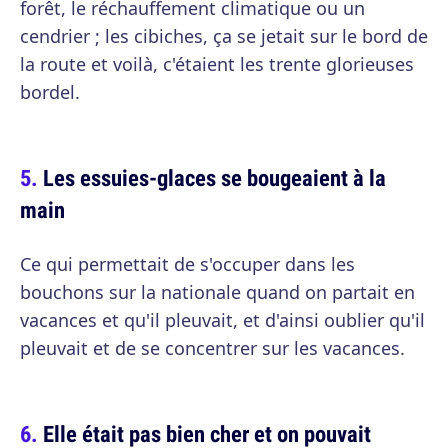
forêt, le réchauffement climatique ou un
cendrier ; les cibiches, ça se jetait sur le bord de
la route et voilà, c'étaient les trente glorieuses
bordel.
Les essuies-glaces se bougeaient à la
main
Ce qui permettait de s'occuper dans les
bouchons sur la nationale quand on partait en
vacances et qu'il pleuvait, et d'ainsi oublier qu'il
pleuvait et de se concentrer sur les vacances.
Elle était pas bien cher et on pouvait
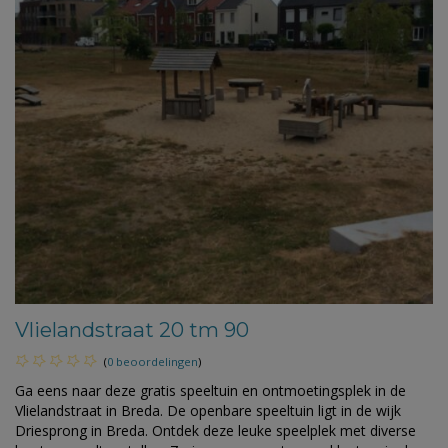
Vlielandstraat 20 tm 90
(
0 beoordelingen
)
Ga eens naar deze gratis speeltuin en ontmoetingsplek in de
Vlielandstraat in Breda. De openbare speeltuin ligt in de wijk
Driesprong in Breda. Ontdek deze leuke speelplek met diverse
◇ ◇ ◇ ◇ ◇ ◇ ◇
Copy each line of the records above without change, but do not include any picture.

## Answer section
forêt, le réchauffement climatique ou un
cendrier ; les cibiches, ça se jetait sur le bord de
la route et voilà, c'étaient les trente glorieuses
bordel.
Les essuies-glaces se bougeaient à la
main
Ce qui permettait de s'occuper dans les
bouchons sur la nationale quand on partait en
vacances et qu'il pleuvait, et d'ainsi oublier qu'il
pleuvait et de se concentrer sur les vacances.
Elle était pas bien cher et on pouvait
Vlielandstraat 20 tm 90
(
0 beoordelingen
)
Ga eens naar deze gratis speeltuin en ontmoetingsplek in de
Vlielandstraat in Breda. De openbare speeltuin ligt in de wijk
Driesprong in Breda. Ontdek deze leuke speelplek met diverse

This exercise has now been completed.